Marduk – Serpent Sermon (2012)

por Xabier Cortés

¿Es posible llevar más de veinte años siendo uno de los referentes indiscutibles de un movimiento -tan dado a la glorificación y posterior condena al inframundo- como es el black metal? ¿Se puede continuar siendo una fuente inagotable de honestidad y saber hacer tras estar asentado firmemente durante años en una escena cada vez más dada a los copia-pega más vergonzosos y poco dignos? ¿Hay alguna manera humana -o quizás inhumana en este caso concreto- de mantener una trayectoria envidiable sin grandes altibajos y seguir siendo influencia para todo un abanico de bandas de black metal y metal extremo en general? La respuesta a todos estos interrogantes tiene un nombre, un nombre tomado de la antigua deidad defensora de Babilonia: Marduk.

Cuando hablamos de estos suecos resulta casi imposible obviar a esa genialidad suya de 1999 y que abofeteó la escena metálica extrema: el Panzer Division Marduk. Un disco soberbio y que echaba mano del siempre recurrente -y polémico- concepto de la guerra para dispararnos munición de gran calibre directamente en nuestras caras. Evidentemente quedarnos sólo con este lanzamiento es un error y no debemos dejarnos cegar por su seductora y demoledora magia del Panzer Division Marduk mientras dejamos de lado otros grandes trabajos más recientes de estas huestes nórdicas como son Wormwood, Plaque Angel o este último zarpazo que nos ocupa, Serpent Sermon. Podríamos definir este Serpent Sermon como una perfecta continuación del anterior Wormwood, podríamos apuntar la labor continuista en el sonido Marduk a lo largo de los años y que ésta se da la mano en este álbum con otras facetas que los suecos no han explotado en una suerte de rendez vous de agresividad. No cualquier agresividad, por supuesto. Esa agresividad marca de la casa que viene de la mano de esa genuina batería antiaérea, unas guitarras afiladísimas y cortantes à la Nightwing u Opus Nocturne y esas voces impías y rabiosas que -aunque hayan ido cambiando de intérprete a lo largo de todos estos años- siguen siendo una parte fundamental de ese sonido cien por cien Marduk. No os confundáis, Serpent Sermon no es sólo un ejercicio de homenaje a los postulados sonoros que viene defendiendo Marduk desde 1990, también se ha reservado un espacio para ofrecernos unas partes menos aceleradas y frenéticas. Partes en las que el trabajo vocal de Daniel Rostén, Mortuus para los amigos, cobra especial protagonismo y demuestra una vez más que una voz rota, gutural y maligna puede resultar seductora e intensa a partes iguales. Preguntadle a Alan Averill de Primordial al respecto y os responderá encantado.
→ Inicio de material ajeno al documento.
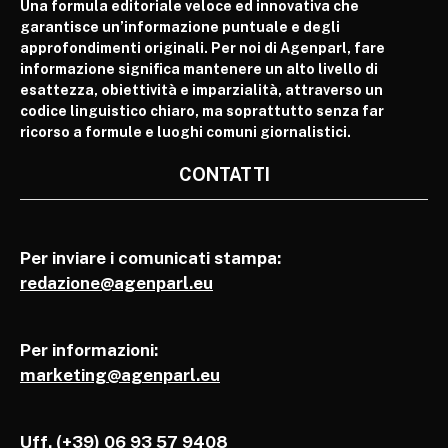
Una formula editoriale veloce ed innovativa che
garantisce un’informazione puntuale e degli
approfondimenti originali. Per noi di Agenparl, fare
informazione significa mantenere un alto livello di
esattezza, obiettività e imparzialità, attraverso un
codice linguistico chiaro, ma soprattutto senza far
ricorso a formule e luoghi comuni giornalistici.
CONTATTI
Per inviare i comunicati stampa:
redazione@agenparl.eu
Per informazioni:
marketing@agenparl.eu
Uff. (+39) 06 93 57 9408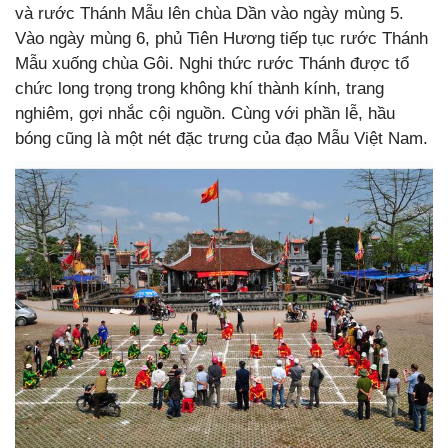
và rước Thánh Mẫu lên chùa Dần vào ngày mùng 5.
Vào ngày mùng 6, phủ Tiên Hương tiếp tục rước Thánh
Mẫu xuống chùa Gôi. Nghi thức rước Thánh được tổ
chức long trọng trong không khí thành kính, trang
nghiêm, gợi nhắc cội nguồn. Cùng với phần lễ, hầu
bóng cũng là một nét đặc trưng của đạo Mẫu Việt Nam.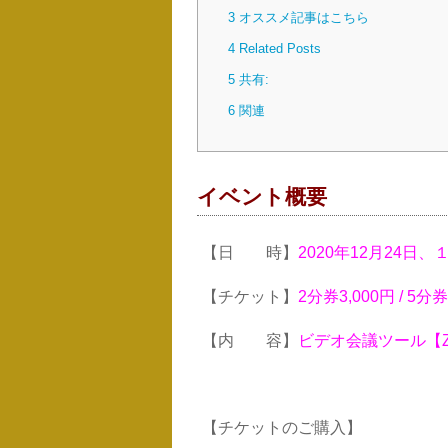
3
オススメ記事はこちら
4
Related Posts
5
共有:
6
関連
イベント概要
【日 時】
2020年12月24日
【チケット】
2分券3,000円 / 5分券
【内 容】
ビデオ会議ツール【Z
【チケットのご購入】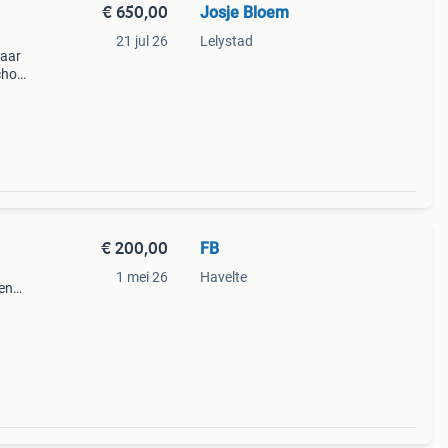
€ 650,00
Josje Bloem
21 jul 26
Lelystad
jaar
schoon
dewit
€ 200,00
FB
1 mei 26
Havelte
 en
r nog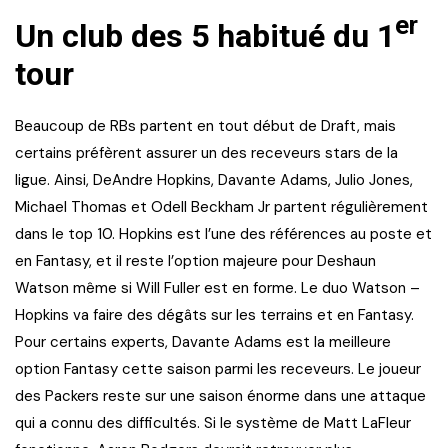
er
Un club des 5 habitué du 1
tour
Beaucoup de RBs partent en tout début de Draft, mais
certains préfèrent assurer un des receveurs stars de la
ligue. Ainsi, DeAndre Hopkins, Davante Adams, Julio Jones,
Michael Thomas et Odell Beckham Jr partent régulièrement
dans le top 10. Hopkins est l’une des références au poste et
en Fantasy, et il reste l’option majeure pour Deshaun
Watson même si Will Fuller est en forme. Le duo Watson –
Hopkins va faire des dégâts sur les terrains et en Fantasy.
Pour certains experts, Davante Adams est la meilleure
option Fantasy cette saison parmi les receveurs. Le joueur
des Packers reste sur une saison énorme dans une attaque
qui a connu des difficultés. Si le système de Matt LaFleur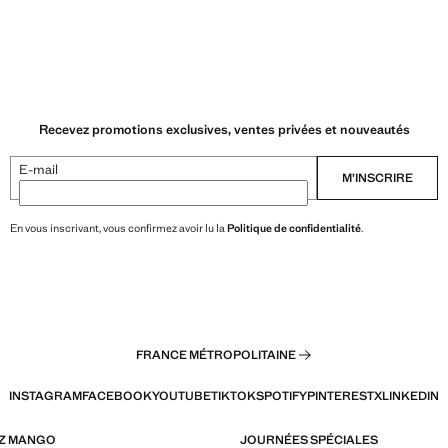
Recevez promotions exclusives, ventes privées et nouveautés
E-mail
M’INSCRIRE
En vous inscrivant, vous confirmez avoir lu la
Politique de confidentialité
.
FRANCE MÉTROPOLITAINE
INSTAGRAM
FACEBOOK
YOUTUBE
TIKTOK
SPOTIFY
PINTEREST
X
LINKEDIN
EZ MANGO
JOURNÉES SPÉCIALES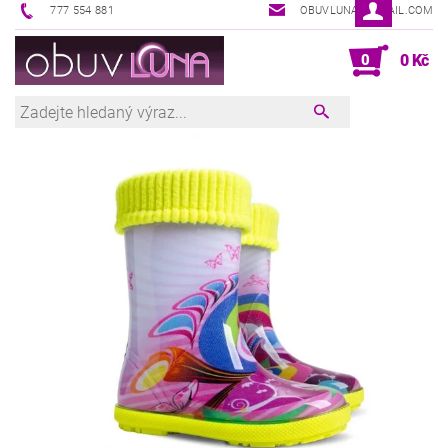
777 554 881
OBUVLUNA@GMAIL.COM
0
0 Kč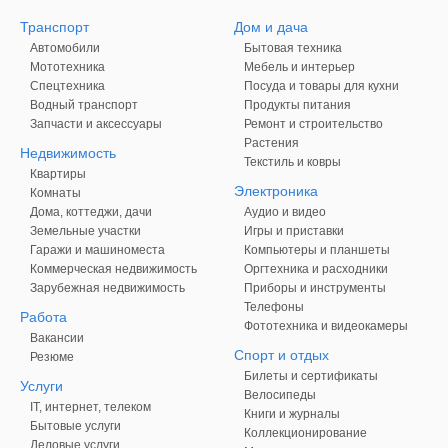
Транспорт
Дом и дача
Автомобили
Бытовая техника
Мототехника
Мебель и интерьер
Спецтехника
Посуда и товары для кухни
Водный транспорт
Продукты питания
Запчасти и аксессуары
Ремонт и строительство
Растения
Недвижимость
Текстиль и ковры
Квартиры
Электроника
Комнаты
Дома, коттеджи, дачи
Аудио и видео
Земельные участки
Игры и приставки
Гаражи и машиноместа
Компьютеры и планшеты
Коммерческая недвижимость
Оргтехника и расходники
Зарубежная недвижимость
Приборы и инструменты
Телефоны
Работа
Фототехника и видеокамеры
Вакансии
Спорт и отдых
Резюме
Билеты и сертификаты
Услуги
Велосипеды
IT, интернет, телеком
Книги и журналы
Бытовые услуги
Коллекционирование
Деловые услуги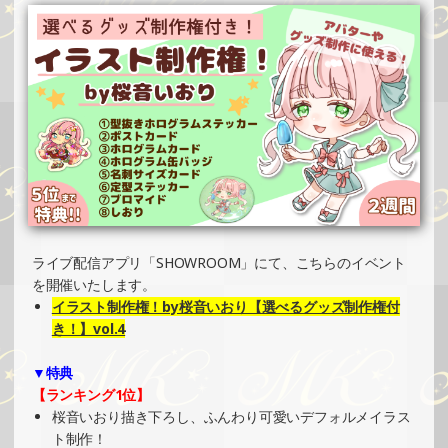
SHOWROOMでイベント開催（ホログラムステッカー制
作・PRイベント）
»もっと見る
2024/10/20
SHOWROOMでの開催イベント結果（ホログラムカード制
作・PRイベント）
»もっと見る
2024/10/20
SHOWROOMでの開催イベント結果（ポストカード制作・
ライブ配信アプリ「SHOWROOM」にて、こちらのイベント
PRイベント）
を開催いたします。
»もっと見る
イラスト制作権！by桜音いおり【選べるグッズ制作権付
2024/10/14
き！】vol.4
SHOWROOMでイベント開催（ボールペン制作・PRイベン
▼特典
ト）
【ランキング1位】
»もっと見る
桜音いおり描き下ろし、ふんわり可愛いデフォルメイラス
2024/10/13
ト制作！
Marduk no tiene que demostrar nada a nadie, podrían estar viviendo de las rentas -musicales, se entiende- y seguir explotando ad aeternum el sonido alcanzado en el Panzer Division Marduk pero no, Morgan Steinmeyer Håkansson -el único miembro fundador que queda- siempre está buscando ese algo más y, al contrario de lo que se piensa, ese algo más no siempre tienen que significar un cambio de rumbo radical, simplemente con un leve movimiento del timón y con el paso del tiempo ese pequeño giro genera toda una precipitación de acontecimientos que no hacen sino encumbrar más al que es, y nunca debería dejar de serlo, uno de los referentes más importantes en la vasta escena metálica extrema.